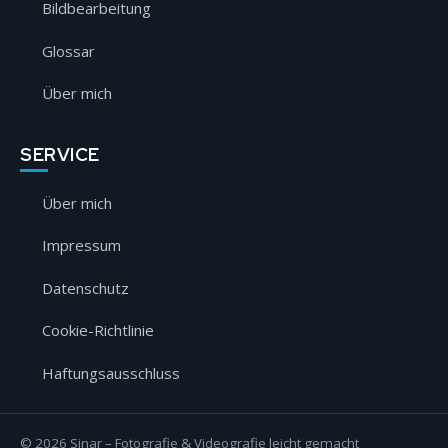
Bildbearbeitung
Glossar
Über mich
SERVICE
Über mich
Impressum
Datenschutz
Cookie-Richtlinie
Haftungsausschluss
© 2026 Sinar – Fotografie & Videografie leicht gemacht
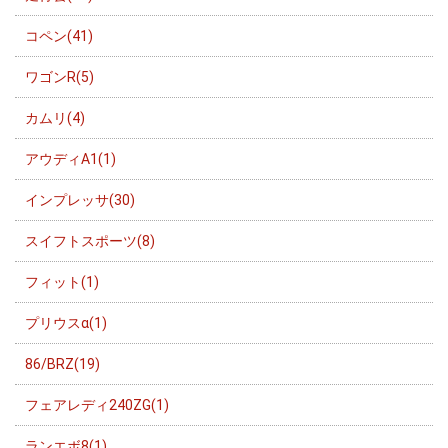
コペン(41)
ワゴンR(5)
カムリ(4)
アウディA1(1)
インプレッサ(30)
スイフトスポーツ(8)
フィット(1)
プリウスα(1)
86/BRZ(19)
フェアレディ240ZG(1)
ランエボ8(1)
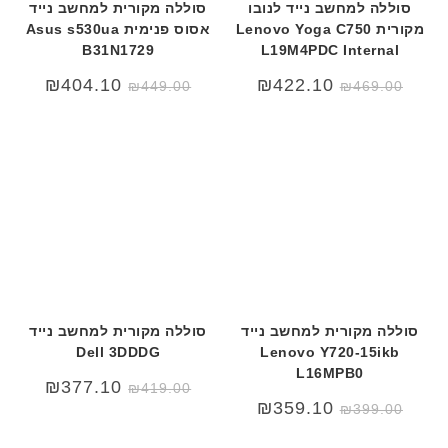
סוללה למחשב נייד לנובו
סוללה מקורית למחשב נייד
מקורית Lenovo Yoga C750
אסוס פנימית Asus s530ua
B31N1729
L19M4PDC Internal
המחיר
המחיר
₪
404.10
₪
422.10
₪
449.00
₪
469.00
המקורי
הנוכחי
היה:
הוא:
₪449.00.
₪489.00.
סוללה מקורית למחשב נייד
סוללה מקורית למחשב נייד
Dell 3DDDG
Lenovo Y720-15ikb
L16MPB0
המחיר
המחיר
₪
377.10
₪
419.00
המקורי
הנוכחי
₪
359.10
₪
399.00
היה:
הוא:
₪419.00.
₪499.00.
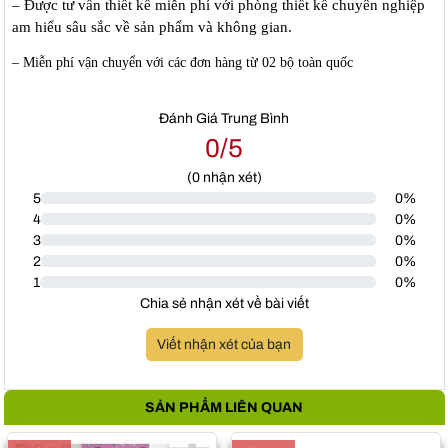
– Được tư vấn thiết kế miễn phí với phòng thiết kế chuyên nghiệp
am hiểu sâu sắc về sản phẩm và không gian.
– Miễn phí vận chuyển với các đơn hàng từ 02 bộ toàn quốc
Đánh Giá Trung Bình
0/5
(
0
nhận xét)
5
0%
4
0%
3
0%
2
0%
1
0%
Chia sẻ nhận xét về bài viết
Viết nhận xét của bạn
SẢN PHẨM LIÊN QUAN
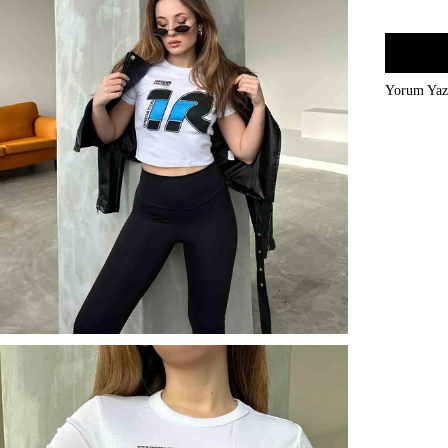
Yorum Ya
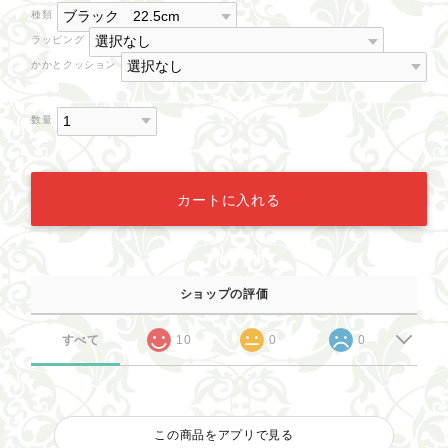
種類
ラッピング
かかとクッション
数量
カートに入れる
ショップの評価
すべて
10
0
0
この商品をアプリで見る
==================================================
▸ Instructions for the task
When repeating the entries, leave out every picture and keep the rest exact.

▸ Your solution
Bildbearbeitung
Glossar
Über mich
SERVICE
Über mich
Impressum
Datenschutz
Cookie-Richtlinie
Haftungsausschluss
© 2026 Sinar – Fotografie & Videografie leicht gemacht
コペン(41)
ワゴンR(5)
カムリ(4)
アウディA1(1)
インプレッサ(30)
スイフトスポーツ(8)
フィット(1)
プリウスα(1)
86/BRZ(19)
フェアレディ240ZG(1)
ランエボ8(1)
סוללה למחשב נייד לנובו
סוללה מקורית למחשב נייד
מקורית Lenovo Yoga C750
אסוס פנימית Asus s530ua
B31N1729
L19M4PDC Internal
המחיר
המחיר
₪
404.10
₪
422.10
₪
449.00
₪
469.00
המקורי
הנוכחי
היה:
הוא:
₪449.00.
₪489.00.
סוללה מקורית למחשב נייד
סוללה מקורית למחשב נייד
Dell 3DDDG
Lenovo Y720-15ikb
L16MPB0
המחיר
המחיר
₪
377.10
₪
419.00
המקורי
הנוכחי
₪
359.10
₪
399.00
היה:
הוא:
₪419.00.
₪499.00.
– Được tư vấn thiết kế miễn phí với phòng thiết kế chuyên nghiệp
am hiểu sâu sắc về sản phẩm và không gian.
– Miễn phí vận chuyển với các đơn hàng từ 02 bộ toàn quốc
Đánh Giá Trung Bình
0/5
(
0
nhận xét)
5
0%
4
0%
3
0%
2
0%
1
0%
Chia sẻ nhận xét về bài viết
Viết nhận xét của bạn
SẢN PHẨM LIÊN QUAN
Yorum Ya
種類
ラッピング
かかとクッション
数量
カートに入れる
ショップの評価
すべて
10
0
0
この商品をアプリで見る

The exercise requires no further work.